WHAT YOU NEED TO DO
In the records below, find each line holding the word "Marketing" and copy it.

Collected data
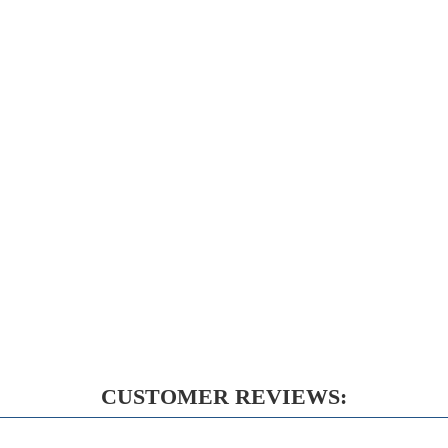
CUSTOMER REVIEWS:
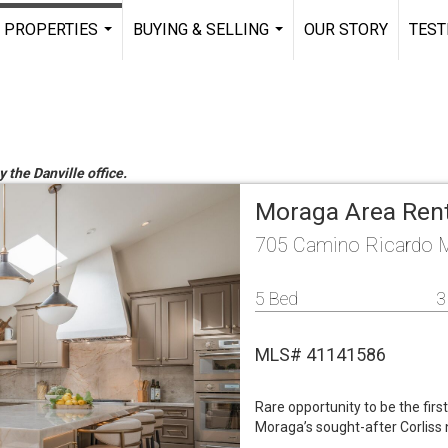
PROPERTIES
BUYING & SELLING
OUR STORY
TEST
...
...
y the Danville office.
Moraga Area Ren
705 Camino Ricardo 
5 Bed
3
MLS# 41141586
Rare opportunity to be the firs
Moraga’s sought-after Corliss 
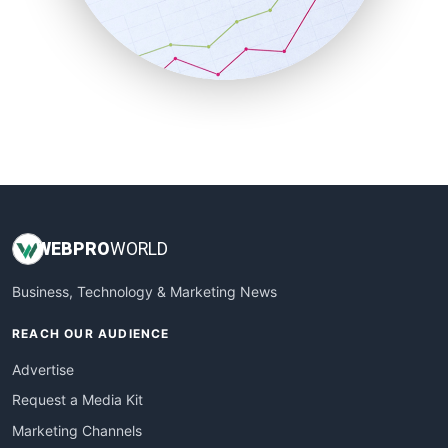
SalesTechPro
SmallBusinessNews
SmallBusinessUpdate
SmallSiteNews
SmallWebBusiness
WebProBusiness
WebsiteNotes
WEB
PRO
WORLD
Business, Technology & Marketing News
REACH OUR AUDIENCE
Advertise
Request a Media Kit
Marketing Channels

WRITTEN RESPONSE
Business, Technology & Marketing News
Marketing Channels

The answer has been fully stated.